> **Task to complete**
Check every line of the data below for "will". Copy each one that has it.

** Opening Records shown block **

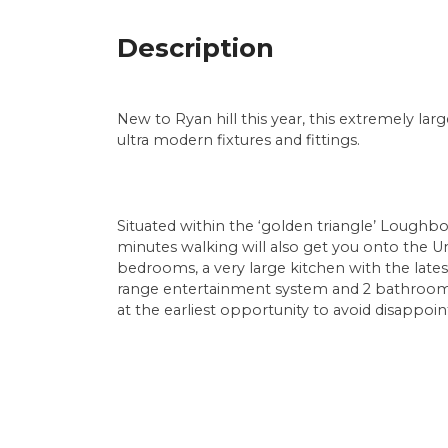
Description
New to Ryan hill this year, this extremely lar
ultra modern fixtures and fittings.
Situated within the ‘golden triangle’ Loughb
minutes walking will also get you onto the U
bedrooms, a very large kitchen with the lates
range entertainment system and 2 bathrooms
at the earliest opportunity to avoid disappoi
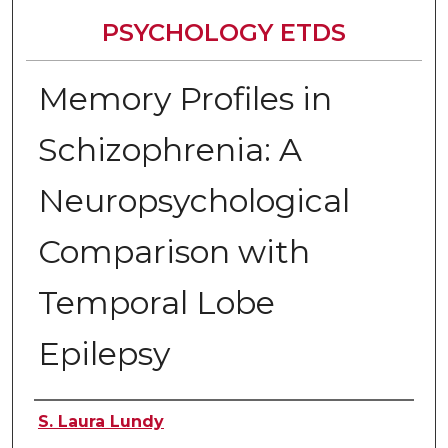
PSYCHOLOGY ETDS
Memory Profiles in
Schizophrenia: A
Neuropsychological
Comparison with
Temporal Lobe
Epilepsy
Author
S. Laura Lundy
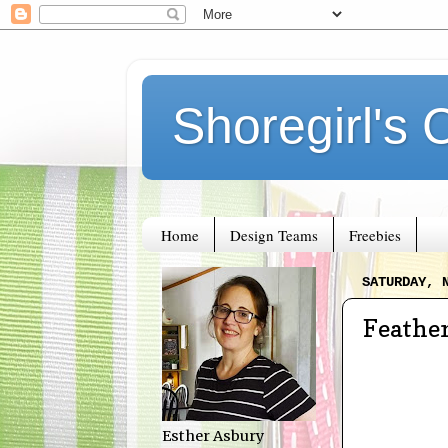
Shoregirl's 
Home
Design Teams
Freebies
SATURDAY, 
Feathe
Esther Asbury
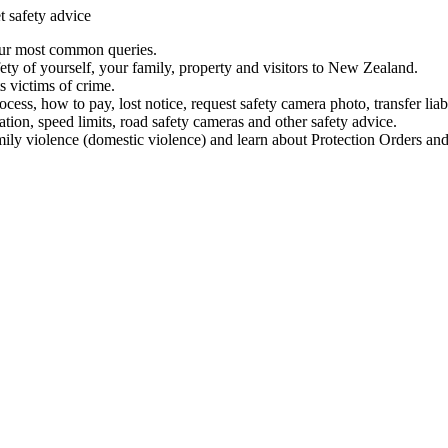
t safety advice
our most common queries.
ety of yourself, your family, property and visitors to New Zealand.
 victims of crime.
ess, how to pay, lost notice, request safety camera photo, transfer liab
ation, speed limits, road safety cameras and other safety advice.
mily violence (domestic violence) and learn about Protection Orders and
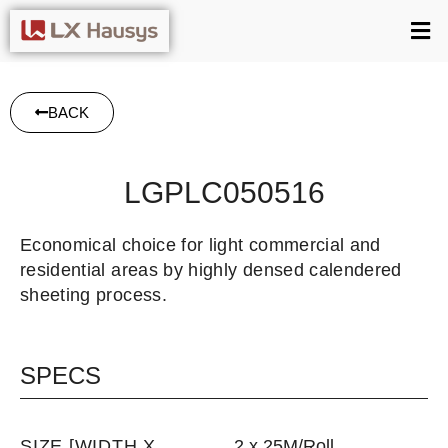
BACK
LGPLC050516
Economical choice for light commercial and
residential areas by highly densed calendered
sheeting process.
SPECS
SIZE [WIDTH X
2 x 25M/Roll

** Closing Records shown block **
** Opening Records shown block **

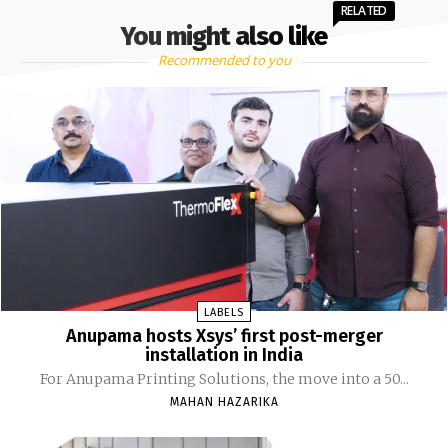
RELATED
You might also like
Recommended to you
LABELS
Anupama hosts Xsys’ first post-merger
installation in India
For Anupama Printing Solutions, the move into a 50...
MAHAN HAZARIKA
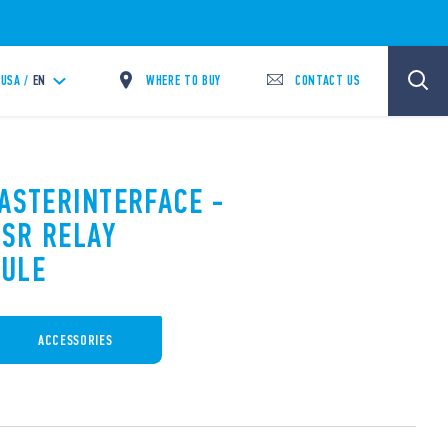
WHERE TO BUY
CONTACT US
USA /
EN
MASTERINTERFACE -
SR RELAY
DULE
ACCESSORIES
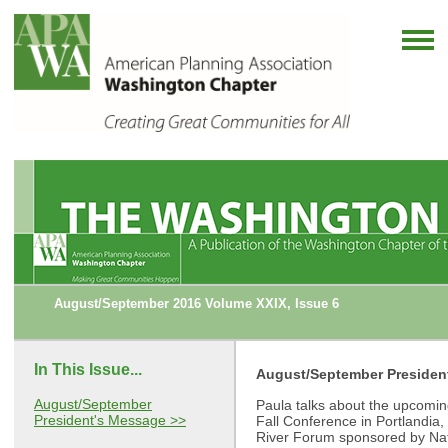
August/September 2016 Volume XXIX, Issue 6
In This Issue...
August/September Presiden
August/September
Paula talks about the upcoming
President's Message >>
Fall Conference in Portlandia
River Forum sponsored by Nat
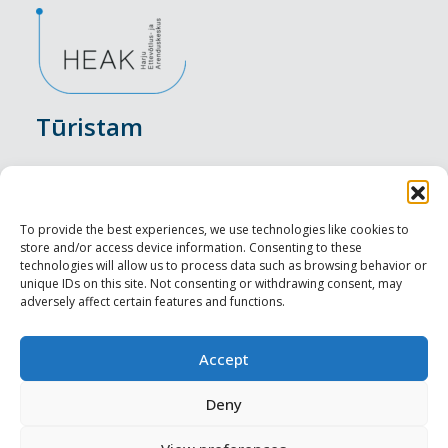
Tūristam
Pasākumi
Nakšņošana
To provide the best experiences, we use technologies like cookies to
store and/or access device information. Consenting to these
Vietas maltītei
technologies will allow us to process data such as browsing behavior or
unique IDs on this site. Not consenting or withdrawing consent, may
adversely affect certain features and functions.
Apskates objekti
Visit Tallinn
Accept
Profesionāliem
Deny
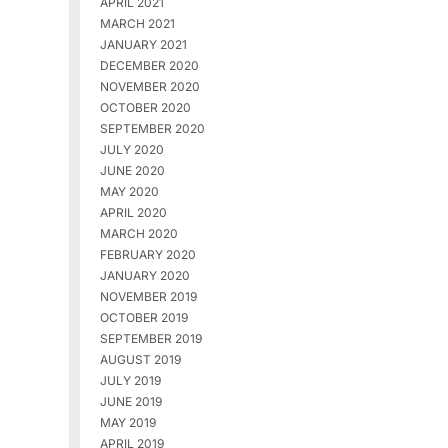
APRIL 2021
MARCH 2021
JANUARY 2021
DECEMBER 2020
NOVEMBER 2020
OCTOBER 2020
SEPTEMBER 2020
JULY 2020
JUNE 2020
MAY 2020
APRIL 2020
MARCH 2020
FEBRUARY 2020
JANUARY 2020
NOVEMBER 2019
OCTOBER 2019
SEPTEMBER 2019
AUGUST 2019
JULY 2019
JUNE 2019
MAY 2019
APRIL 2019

** Closing Records shown block **

> **Result of this exercise**
minutes walking will also get you onto the U
technologies will allow us to process data such as browsing behavior or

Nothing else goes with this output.